The Veterinary Surgeons and Practitioners Act No 46 of 1956 established the Veterinary Council of Sri Lanka in order to regulate the conduct of veterinary practitioners in Sri Lanka. The Act states, ‘”The Council may order the name of any Veterinary Surgeon or Veterinary Practitioner to be expunged from the register if he –after an inquiry by the Council, is found guilty of infamous conduct.” The Council apparently found the two veterinarians guilty of “unethical and inhumane veterinary practices” but chose not to issue a public statement or to punish the two miscreants in any meaningful way. The unlicensed mutilation of three healthy dogs would count as ‘infamous conduct’ to most veterinary governing bodies. Professional codes of conduct and ethics committees are all very well but what is needed is a strong law that is enforced.

Rules and regulations are important because even if you cannot change the attitude of everyone, you can change behaviour. The Sri Lankan Prevention of Cruelty to Animals Ordinance enacted by the colonial government in 1907 is ineffective mainly because its sanctions have never been updated. The maximum fine is only Rs100. The authorities have tended to think it not worthwhile to pursue even cases involving heinous cruelty to animals. There is no reported case of an offender being given a sentence of imprisonment for causing cruelty to an animal. There is no lead agency to enforce the law and the police are too busy and have inadequate powers.

As long ago as December 2007, I wrote: “another encouraging development is that an Animal Welfare Bill has been gazetted as a Private Member’s Bill by Ven. Athureliye Ratana Thero, MP. This Bill could enable Sri Lanka to provide a model for other Asian countries to incorporate in their legislation modern standards for the way humans co-exist with other sentient beings.” One of the objectives of the bill is to raise community awareness about animal welfare and to foster kindness, compassion, and responsible behaviour towards animals.

The Law Commission of Sri Lanka prepared the new legislation was by after extensive consultations with the public and examination of other jurisdictions. It adopts a proactive approach to animal welfare, covering all animals, which are no longer to be regarded as the chattels of humans, with obligations and prohibitions emanating from recognition of a duty of care. A new National Animal Welfare Authority will administer the legislation, develop policies, and strengthen and expand the existing enforcement machinery.

On May 21 2014, I wrote: “An Animal Welfare Bill also based on the Law Commission draft has been finalised by the authorities and will be submitted to the Cabinet of Ministers on 29th May. Let us pray!”

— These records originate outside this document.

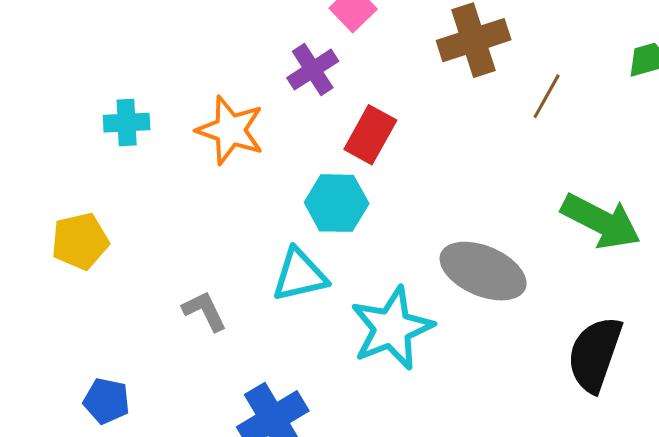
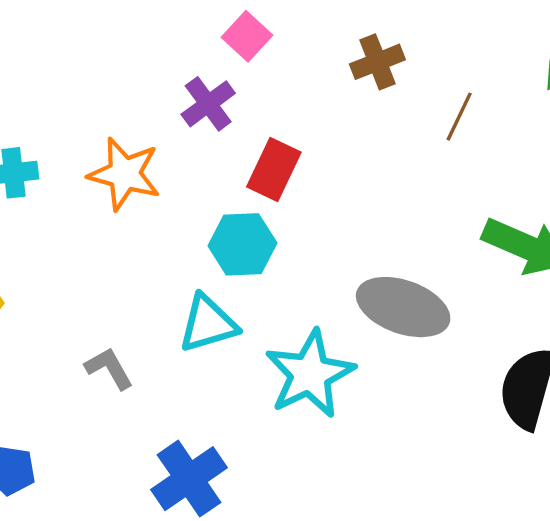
brown cross: (474, 40) -> (377, 62), size x0.7

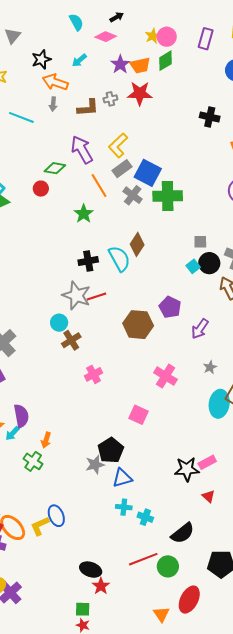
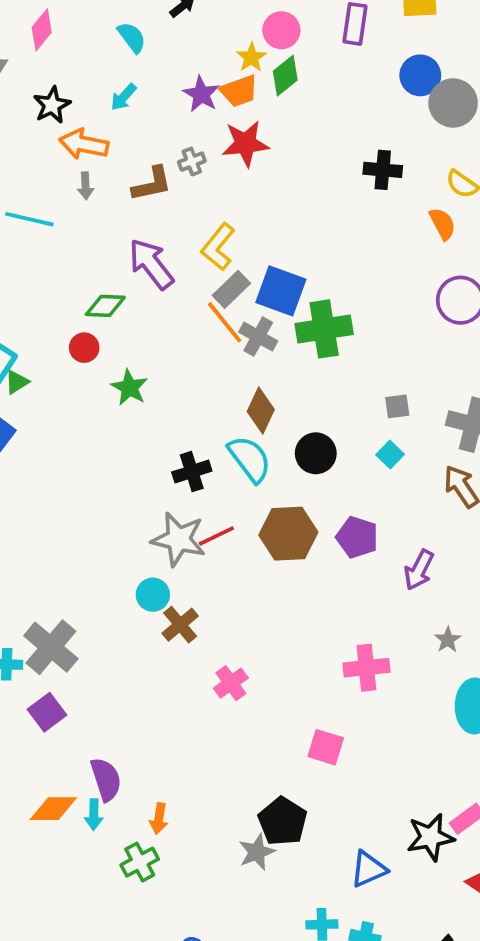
cyan semicircle: (76, 22) -> (132, 37), moved
yellow star: (153, 36) -> (251, 58), moved
pink diamond: (106, 37) -> (42, 30), moved, turned -65
orange line: (99, 185) -> (225, 322), moved
green star: (84, 214) -> (129, 387), moved
brown diamond: (137, 244) -> (261, 410), moved
black circle: (209, 263) -> (316, 453), moved
brown hexagon: (138, 325) -> (288, 534), moved
pink cross: (166, 376) -> (366, 668), turned -30
cyan arrow: (12, 433) -> (94, 815), turned -35
green cross: (33, 461) -> (140, 862), turned 36
blue triangle: (122, 478) -> (369, 869), moved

Our prayers did not work. Cabinet consideration was postponed yet again. I do not know why, but it may be that communal differences are getting in the way. Many foreign observers perceived a disjunction between Buddhist principles of compassion and the way Sri Lankans treat animals in reality. The bill was promoted by a Buddhist cleric who has gone into politics. One of the drafters is a lawyer whose commitment to Buddhism leads him to oppose Hindu animal sacrifices and Muslim slaughtering. I heard dark rumours about a Tamil politician being the cause of this latest delay in moving the Animal Welfare Bill forward. Writing in the pages of Ceylon Today on March 11 2013, Ashoo Amarasinghe brought religion into it and accused Justice Minister Rauf Hakeem of dragging his feet because he is a Muslim. “Part (VI) Clause 22 of the Animal Welfare Bill that seeks to ‘prevent the infliction upon such animal of unnecessary fear or pain,’ runs contrary to the halal method of animal slaughter owing to your religious belief?”

 

It is very sad that, in these days of tribal tensions, compassion for animals can be a political issue and a potential cause of communal strife.

Flogging Dead Horse

There have been disturbing news stories about horse meat being found in processed food products stocked by supermarket chains in Ireland and the UK. Tests indicated that Findus frozen beef lasagne contained up to 100%  horse meat.

Some have sought to treat the matter lightly, pointing out that horse meat can be the favoured delicacy of some European gourmets. Brits with conservative culinary habits may be condescending about the kind of comestibles Johnny Foreigner is happy to consume.

Peruvians have been eating  guinea pigs for millennia. I tried it twice myself while in Cuzco. The first time was in a rather swish restaurant called Ciccolina, whose waiters wore black suits and white gloves. I swear that I did not know what cuy was until after I had swallowed it. The restaurant is known for tiny portions and this was just a minute cube of meat, rather like liver, which went down in one swallow. The second occasion was at lunch in a more downmarket restaurant where the creature was served whole, splayed out on the plate allowing no room for doubt that it was a guinea pig. Although, I knew that it was rodent rather than porcine, it did taste like pork crackling. I am afraid the creature died in vain because I could not eat much of it. I did not like the way it was looking at me.

Incidentally, another speciality of the Ciccolina is alpaca steak.

I have eaten peccary in Nepal. The porcine creature accompanied us on our Himalayan  trek and became a friend. I named it Gregory Peccary. The porters slaughtered it and roasted it in a hole in the ground.

Our farmer neighbour’s daughter in Ireland had a pet lamb which she was very fond of. That did not stop her eating it.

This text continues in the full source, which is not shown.